WHAT TO WORK ON:
Filter the records, keeping every line that has the string "zoom".

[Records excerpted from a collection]
%%
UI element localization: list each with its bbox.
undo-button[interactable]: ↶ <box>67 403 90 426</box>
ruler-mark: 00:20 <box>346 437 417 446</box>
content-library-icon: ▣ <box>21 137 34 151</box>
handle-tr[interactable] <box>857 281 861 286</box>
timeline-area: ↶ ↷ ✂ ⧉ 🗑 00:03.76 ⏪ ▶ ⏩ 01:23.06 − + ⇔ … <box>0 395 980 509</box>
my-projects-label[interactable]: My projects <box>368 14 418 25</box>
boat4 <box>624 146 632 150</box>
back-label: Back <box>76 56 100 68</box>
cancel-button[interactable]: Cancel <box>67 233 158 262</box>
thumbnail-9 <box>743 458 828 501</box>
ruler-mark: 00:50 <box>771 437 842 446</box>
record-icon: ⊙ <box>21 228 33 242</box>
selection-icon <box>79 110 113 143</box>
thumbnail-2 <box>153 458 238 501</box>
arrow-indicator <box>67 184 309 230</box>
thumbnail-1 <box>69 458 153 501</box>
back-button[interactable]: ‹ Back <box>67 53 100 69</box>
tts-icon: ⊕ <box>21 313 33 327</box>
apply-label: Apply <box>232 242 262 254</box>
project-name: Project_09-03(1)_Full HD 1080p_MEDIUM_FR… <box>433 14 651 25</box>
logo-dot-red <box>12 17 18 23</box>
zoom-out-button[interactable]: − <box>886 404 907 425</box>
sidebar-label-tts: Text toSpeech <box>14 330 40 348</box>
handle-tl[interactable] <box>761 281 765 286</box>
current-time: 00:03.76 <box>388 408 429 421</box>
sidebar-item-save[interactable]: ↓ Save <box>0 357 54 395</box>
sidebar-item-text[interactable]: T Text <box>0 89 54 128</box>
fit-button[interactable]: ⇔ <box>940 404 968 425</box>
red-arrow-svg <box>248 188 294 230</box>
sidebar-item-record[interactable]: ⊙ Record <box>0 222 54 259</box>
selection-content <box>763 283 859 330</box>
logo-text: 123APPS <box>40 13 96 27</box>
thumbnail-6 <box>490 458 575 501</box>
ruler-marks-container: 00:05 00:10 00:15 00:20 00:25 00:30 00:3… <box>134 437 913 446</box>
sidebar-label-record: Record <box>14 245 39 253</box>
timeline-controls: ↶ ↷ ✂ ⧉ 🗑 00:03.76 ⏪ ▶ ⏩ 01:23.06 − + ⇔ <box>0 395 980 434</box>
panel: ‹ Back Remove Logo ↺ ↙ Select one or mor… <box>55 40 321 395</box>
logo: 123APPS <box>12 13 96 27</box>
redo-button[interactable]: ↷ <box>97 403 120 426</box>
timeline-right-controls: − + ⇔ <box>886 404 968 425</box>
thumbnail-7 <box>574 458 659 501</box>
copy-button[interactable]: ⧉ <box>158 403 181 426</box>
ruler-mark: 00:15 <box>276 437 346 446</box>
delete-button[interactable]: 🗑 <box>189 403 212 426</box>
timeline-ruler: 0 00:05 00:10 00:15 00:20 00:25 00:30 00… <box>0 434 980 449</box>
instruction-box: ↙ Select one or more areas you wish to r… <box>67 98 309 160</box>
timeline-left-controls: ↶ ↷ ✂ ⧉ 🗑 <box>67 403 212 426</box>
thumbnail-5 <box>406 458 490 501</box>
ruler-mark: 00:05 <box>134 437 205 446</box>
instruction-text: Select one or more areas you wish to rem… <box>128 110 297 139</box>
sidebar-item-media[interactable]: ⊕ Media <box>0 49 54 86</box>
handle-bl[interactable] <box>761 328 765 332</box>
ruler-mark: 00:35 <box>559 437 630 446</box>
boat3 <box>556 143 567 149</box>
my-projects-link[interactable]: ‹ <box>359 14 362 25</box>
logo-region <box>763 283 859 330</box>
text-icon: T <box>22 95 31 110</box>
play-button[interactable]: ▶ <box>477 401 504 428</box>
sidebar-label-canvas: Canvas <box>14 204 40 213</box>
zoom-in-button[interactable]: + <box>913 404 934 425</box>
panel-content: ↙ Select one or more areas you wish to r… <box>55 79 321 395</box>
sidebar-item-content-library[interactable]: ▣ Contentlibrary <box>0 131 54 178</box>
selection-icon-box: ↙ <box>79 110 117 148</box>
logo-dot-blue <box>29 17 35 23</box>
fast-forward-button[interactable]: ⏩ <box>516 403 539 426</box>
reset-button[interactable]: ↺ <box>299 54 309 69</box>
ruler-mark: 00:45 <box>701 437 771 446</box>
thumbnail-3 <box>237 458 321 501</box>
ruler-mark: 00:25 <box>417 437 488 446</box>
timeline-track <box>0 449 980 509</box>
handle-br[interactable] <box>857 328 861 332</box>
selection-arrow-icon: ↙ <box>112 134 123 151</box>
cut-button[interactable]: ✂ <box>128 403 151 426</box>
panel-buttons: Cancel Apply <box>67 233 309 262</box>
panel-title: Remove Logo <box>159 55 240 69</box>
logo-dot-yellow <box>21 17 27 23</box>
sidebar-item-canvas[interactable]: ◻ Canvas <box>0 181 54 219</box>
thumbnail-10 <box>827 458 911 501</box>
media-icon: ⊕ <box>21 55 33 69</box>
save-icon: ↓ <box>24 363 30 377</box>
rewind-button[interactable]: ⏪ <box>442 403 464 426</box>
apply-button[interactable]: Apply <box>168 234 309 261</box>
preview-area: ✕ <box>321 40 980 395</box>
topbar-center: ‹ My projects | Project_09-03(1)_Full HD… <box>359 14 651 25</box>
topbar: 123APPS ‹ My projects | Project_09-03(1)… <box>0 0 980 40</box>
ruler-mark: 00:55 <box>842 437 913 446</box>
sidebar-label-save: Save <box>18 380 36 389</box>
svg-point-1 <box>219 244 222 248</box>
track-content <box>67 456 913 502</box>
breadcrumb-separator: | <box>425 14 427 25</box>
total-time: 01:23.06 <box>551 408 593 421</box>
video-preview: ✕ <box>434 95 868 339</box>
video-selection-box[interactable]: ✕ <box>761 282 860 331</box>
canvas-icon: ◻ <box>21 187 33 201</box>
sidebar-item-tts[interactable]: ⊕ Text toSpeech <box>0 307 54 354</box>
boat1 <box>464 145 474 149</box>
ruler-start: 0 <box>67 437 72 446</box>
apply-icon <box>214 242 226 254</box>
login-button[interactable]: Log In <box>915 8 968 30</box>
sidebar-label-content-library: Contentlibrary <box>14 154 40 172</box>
%%
%%
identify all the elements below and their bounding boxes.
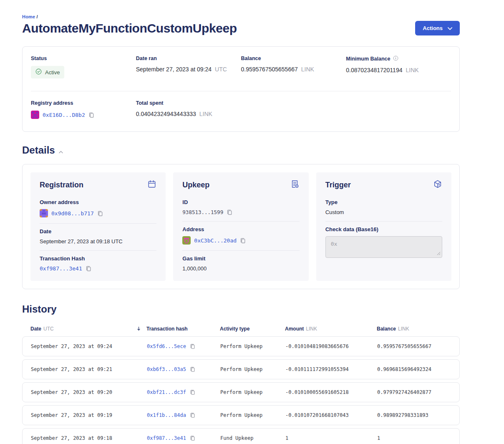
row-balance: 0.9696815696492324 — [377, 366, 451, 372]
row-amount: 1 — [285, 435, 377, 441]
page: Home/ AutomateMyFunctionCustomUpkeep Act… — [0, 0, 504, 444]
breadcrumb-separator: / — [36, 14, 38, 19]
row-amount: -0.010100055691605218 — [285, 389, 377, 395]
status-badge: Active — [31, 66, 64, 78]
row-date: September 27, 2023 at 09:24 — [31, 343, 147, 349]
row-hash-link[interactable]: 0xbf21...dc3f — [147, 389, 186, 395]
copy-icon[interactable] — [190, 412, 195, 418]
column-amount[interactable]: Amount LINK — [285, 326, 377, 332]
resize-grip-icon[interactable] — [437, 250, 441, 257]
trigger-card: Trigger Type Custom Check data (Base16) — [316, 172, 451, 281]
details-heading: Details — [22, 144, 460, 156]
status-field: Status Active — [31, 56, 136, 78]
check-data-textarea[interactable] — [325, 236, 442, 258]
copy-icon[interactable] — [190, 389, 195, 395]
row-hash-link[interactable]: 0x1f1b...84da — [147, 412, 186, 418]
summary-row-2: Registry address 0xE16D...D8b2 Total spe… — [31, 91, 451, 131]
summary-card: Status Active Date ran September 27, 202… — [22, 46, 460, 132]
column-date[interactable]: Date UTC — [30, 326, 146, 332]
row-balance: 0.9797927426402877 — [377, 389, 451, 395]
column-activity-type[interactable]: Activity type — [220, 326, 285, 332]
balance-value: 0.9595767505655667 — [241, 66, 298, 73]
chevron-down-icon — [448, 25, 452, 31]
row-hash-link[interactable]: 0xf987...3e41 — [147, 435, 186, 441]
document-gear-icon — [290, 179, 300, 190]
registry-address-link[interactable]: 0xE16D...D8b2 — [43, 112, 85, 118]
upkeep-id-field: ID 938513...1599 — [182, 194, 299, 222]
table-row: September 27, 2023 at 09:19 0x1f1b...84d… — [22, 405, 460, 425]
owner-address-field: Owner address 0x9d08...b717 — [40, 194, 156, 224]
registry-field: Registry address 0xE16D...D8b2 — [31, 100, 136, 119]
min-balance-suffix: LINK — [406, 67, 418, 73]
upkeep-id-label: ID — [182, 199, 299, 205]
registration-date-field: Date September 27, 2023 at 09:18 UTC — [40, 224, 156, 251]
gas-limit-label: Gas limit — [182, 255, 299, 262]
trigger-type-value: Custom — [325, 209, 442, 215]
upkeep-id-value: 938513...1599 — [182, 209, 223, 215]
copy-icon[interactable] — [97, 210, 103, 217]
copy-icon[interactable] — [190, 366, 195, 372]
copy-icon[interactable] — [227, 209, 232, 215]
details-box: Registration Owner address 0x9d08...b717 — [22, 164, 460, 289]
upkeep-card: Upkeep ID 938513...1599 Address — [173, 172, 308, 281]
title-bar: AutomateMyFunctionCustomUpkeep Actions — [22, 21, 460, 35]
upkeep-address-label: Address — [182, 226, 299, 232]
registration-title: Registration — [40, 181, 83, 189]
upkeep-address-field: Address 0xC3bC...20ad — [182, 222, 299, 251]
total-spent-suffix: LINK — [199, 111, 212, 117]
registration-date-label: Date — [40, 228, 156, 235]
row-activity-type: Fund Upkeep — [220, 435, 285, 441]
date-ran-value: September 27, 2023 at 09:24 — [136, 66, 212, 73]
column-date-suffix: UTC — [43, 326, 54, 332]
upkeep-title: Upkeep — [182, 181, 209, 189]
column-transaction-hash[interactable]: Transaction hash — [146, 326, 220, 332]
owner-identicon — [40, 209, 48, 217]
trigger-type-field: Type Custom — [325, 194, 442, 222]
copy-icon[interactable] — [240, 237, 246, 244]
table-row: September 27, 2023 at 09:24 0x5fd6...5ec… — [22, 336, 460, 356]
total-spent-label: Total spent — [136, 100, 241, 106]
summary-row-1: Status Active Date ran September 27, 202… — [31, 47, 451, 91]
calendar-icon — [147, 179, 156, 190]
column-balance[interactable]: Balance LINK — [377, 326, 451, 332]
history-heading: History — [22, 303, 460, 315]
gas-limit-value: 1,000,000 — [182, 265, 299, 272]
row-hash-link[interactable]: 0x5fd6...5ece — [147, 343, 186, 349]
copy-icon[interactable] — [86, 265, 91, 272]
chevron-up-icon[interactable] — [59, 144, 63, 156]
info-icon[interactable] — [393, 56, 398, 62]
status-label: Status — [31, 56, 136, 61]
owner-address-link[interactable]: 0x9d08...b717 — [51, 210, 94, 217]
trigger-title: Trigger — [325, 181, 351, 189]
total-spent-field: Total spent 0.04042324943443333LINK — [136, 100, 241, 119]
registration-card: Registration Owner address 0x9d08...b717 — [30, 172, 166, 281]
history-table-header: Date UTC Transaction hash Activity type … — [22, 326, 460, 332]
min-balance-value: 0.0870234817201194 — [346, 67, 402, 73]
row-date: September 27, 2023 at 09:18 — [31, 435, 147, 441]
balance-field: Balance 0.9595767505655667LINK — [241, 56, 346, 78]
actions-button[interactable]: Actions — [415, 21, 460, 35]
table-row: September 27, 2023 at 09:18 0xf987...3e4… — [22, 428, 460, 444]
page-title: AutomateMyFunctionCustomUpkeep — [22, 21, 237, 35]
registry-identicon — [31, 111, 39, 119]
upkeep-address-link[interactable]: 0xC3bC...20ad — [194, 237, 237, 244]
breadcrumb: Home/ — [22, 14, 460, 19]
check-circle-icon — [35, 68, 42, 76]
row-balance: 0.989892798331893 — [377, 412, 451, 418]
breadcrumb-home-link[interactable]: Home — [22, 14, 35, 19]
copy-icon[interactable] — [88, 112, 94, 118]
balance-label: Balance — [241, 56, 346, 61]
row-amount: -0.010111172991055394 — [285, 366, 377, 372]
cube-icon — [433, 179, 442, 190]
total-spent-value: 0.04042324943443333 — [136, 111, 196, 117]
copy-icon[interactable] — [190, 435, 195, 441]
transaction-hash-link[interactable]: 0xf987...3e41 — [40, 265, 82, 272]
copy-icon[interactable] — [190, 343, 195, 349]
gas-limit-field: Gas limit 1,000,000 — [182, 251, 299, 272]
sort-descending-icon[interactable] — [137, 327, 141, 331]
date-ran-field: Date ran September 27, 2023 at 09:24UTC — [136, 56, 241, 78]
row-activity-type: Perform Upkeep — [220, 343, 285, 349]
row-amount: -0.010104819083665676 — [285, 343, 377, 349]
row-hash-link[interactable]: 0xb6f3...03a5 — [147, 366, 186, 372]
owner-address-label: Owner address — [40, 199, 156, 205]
%%
RESPONSE:
zoom-out-button[interactable]: − <box>886 404 907 425</box>
zoom-in-button[interactable]: + <box>913 404 934 425</box>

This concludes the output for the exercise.